The Centers for Disease Control and Prevention (CDC) estimates that there are 1,144,500 people aged over 13 living with HIV in the US.

For the study, researchers analyzed data from 65 HIV patients, with an average age of 48. All the participants reported shortness of breath - dyspnea - which was graded as greater than class II on the New York Heart Association (NYHA) scale.

According to the Heart Failure Society of America, the NYHA scale is used by physicians to determine the stage of heart failure in patients and focuses on the patient's symptoms in relation to their daily activities and quality of life.

It ranges from class I with mild symptoms through to IV, where symptoms are severe and patients are unable to perform any physical activity without discomfort. This study focuses on classes III and IV, where patients display moderate to severe symptoms.
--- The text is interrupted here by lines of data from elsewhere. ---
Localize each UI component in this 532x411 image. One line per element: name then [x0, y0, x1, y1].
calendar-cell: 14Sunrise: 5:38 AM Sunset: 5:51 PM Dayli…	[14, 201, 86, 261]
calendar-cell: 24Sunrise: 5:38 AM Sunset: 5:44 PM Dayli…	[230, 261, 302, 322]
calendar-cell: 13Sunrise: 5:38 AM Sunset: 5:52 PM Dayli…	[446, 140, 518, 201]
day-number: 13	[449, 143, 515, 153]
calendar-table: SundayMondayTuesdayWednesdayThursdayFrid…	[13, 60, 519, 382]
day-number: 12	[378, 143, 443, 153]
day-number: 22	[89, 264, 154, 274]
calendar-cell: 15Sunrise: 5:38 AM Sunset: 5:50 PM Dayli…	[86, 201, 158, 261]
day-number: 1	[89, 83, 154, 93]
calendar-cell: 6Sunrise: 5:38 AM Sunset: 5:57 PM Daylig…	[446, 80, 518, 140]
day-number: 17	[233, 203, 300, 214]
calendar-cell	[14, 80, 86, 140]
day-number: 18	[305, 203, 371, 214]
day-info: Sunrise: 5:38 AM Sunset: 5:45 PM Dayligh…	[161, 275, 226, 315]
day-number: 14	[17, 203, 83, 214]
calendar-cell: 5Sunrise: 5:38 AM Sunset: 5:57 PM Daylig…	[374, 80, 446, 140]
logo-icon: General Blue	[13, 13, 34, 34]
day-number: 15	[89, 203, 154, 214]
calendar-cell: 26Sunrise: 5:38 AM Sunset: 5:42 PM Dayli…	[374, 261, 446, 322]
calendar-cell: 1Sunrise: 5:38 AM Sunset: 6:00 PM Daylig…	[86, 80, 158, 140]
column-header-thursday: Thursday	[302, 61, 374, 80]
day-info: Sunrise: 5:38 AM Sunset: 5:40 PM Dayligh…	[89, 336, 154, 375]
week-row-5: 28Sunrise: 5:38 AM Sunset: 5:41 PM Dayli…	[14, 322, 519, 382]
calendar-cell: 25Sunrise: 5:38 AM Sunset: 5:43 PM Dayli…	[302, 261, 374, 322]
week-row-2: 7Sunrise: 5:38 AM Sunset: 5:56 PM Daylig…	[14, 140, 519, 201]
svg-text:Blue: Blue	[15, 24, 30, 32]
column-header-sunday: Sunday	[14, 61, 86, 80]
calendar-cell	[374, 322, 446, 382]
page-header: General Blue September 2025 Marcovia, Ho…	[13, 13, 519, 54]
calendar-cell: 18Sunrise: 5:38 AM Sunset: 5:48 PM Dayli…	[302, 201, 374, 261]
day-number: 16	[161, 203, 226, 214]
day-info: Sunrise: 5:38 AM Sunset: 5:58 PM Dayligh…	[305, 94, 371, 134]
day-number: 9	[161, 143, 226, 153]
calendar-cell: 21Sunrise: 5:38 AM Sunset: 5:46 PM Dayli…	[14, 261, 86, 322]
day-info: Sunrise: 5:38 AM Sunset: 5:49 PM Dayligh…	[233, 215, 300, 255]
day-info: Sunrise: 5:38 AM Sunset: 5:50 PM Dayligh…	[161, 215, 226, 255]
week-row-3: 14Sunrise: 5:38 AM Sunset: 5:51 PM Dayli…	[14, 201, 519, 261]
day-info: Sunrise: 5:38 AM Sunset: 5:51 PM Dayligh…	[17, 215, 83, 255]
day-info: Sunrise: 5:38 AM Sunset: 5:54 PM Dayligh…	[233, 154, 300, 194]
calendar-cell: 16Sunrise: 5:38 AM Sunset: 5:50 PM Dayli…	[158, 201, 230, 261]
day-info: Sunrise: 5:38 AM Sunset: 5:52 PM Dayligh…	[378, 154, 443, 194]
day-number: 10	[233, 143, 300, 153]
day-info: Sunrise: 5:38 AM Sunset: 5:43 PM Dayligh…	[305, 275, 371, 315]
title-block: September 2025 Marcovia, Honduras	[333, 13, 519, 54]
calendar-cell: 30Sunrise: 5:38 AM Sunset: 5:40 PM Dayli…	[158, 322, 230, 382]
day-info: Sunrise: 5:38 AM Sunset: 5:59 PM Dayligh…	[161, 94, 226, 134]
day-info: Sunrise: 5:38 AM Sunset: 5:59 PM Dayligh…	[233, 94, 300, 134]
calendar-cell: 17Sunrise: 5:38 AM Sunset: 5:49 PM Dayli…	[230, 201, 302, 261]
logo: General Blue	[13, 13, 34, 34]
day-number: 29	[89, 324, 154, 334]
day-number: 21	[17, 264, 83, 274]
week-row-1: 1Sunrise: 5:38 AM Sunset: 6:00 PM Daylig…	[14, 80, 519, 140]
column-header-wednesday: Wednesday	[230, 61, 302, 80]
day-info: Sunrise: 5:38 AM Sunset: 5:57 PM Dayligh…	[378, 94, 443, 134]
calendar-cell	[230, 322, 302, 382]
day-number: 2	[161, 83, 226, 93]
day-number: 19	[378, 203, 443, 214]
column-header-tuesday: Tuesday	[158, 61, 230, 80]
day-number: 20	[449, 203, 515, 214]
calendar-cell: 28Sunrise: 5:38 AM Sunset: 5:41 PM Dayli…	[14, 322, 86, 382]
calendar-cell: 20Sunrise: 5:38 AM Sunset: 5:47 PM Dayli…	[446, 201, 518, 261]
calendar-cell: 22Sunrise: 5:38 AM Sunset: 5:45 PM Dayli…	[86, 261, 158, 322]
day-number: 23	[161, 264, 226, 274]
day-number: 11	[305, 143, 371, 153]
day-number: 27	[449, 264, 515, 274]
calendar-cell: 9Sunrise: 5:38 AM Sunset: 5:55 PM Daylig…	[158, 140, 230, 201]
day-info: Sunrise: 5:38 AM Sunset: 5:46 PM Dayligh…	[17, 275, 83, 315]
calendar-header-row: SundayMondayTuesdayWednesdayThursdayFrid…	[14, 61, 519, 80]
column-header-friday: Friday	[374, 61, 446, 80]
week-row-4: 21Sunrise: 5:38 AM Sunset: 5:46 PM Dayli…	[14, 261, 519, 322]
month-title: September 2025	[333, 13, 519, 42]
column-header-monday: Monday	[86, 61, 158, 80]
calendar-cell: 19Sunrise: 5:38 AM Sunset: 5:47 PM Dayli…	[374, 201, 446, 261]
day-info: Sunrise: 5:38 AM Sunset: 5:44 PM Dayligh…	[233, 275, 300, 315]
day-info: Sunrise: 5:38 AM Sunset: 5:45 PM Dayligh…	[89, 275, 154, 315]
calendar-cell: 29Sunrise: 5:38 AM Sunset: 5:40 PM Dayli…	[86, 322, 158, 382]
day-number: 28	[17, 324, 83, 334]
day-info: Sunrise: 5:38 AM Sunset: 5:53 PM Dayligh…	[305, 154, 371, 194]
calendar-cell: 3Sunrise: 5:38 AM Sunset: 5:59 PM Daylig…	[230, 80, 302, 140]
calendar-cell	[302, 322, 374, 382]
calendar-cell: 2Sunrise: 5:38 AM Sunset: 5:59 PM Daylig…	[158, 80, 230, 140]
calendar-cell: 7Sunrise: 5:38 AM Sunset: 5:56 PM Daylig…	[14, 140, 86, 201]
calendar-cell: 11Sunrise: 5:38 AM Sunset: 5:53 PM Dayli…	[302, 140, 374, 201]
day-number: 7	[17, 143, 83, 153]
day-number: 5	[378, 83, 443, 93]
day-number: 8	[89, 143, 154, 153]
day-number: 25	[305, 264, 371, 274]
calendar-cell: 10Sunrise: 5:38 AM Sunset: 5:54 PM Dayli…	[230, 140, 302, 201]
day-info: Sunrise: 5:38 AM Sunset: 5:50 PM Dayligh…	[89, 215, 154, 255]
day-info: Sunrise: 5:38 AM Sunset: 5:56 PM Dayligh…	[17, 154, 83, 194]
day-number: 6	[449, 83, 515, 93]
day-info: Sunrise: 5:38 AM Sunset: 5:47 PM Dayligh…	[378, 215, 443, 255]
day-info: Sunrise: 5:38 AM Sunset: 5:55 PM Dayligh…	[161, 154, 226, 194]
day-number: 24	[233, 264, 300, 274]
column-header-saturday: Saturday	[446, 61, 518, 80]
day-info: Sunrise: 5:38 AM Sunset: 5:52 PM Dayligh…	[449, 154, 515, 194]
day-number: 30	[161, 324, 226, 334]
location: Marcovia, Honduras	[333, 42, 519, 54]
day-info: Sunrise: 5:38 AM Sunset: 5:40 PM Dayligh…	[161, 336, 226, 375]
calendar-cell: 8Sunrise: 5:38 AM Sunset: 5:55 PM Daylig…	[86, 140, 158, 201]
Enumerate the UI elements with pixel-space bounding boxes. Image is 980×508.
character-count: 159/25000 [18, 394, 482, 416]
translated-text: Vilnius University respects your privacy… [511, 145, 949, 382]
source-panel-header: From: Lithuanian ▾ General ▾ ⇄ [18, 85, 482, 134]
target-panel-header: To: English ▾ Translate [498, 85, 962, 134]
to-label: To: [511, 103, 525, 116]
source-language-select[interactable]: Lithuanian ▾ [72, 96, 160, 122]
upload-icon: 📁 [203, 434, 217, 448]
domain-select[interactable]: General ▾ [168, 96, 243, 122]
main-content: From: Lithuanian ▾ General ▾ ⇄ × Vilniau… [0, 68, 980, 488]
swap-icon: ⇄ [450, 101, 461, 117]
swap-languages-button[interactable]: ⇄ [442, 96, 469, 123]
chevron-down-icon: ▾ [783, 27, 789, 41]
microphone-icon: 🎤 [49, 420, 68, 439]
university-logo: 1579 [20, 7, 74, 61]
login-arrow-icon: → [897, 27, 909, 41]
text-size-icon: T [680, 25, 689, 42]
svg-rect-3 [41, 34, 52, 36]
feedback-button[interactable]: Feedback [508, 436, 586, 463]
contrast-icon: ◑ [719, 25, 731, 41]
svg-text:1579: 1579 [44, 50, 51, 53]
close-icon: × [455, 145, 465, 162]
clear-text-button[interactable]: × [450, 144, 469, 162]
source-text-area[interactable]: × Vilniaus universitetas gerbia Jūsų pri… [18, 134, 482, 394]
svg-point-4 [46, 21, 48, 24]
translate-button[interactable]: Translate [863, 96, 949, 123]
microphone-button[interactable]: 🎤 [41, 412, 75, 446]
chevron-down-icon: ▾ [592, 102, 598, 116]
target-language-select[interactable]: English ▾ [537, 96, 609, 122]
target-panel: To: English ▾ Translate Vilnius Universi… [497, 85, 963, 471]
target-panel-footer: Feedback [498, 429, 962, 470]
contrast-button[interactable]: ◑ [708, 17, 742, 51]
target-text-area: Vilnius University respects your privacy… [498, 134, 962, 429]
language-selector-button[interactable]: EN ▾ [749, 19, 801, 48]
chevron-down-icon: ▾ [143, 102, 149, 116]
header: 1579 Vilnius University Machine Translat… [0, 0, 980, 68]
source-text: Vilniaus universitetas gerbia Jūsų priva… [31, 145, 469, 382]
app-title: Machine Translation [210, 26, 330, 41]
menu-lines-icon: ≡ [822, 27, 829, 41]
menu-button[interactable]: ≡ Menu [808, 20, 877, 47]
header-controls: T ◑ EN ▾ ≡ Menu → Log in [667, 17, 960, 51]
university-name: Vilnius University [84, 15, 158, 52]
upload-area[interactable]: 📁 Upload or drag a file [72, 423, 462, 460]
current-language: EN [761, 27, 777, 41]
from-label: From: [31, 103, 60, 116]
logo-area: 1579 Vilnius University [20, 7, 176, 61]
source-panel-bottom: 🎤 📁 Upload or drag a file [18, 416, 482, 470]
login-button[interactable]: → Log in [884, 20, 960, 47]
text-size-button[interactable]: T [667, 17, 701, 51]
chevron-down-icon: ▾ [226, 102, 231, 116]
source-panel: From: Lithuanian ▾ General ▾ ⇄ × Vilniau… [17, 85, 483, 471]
Participants' HIV stage was determined by the CD4 (T-cells) count, their susceptibility to opportunistic diseases and their viral blood load, tested by determining the number of virus particles, or copies, within a milliliter of blood.
AIDs.gov explains that while there is no "normal" viral load, as people who are not infected have no viral load, it is considered "undetectable" if the test measures are less than 40-75 copies in 1 milliliter of blood.

Patients were also given a transthoracic echocardiogram to see if they had structural heart disease (ventricular hypertrophy, systolic or diastolic dysfunction or pulmonary hypertension). Cardiovascular risk factors, such as diabetes, hypertension, smoking status and renal failure, were also assessed.

The researchers found that almost half of the patients (47%) had some type of structural heart disease, usually left ventricular hypertrophy, left ventricular dysfunction, pulmonary hypertension and signs of right ventricle failure.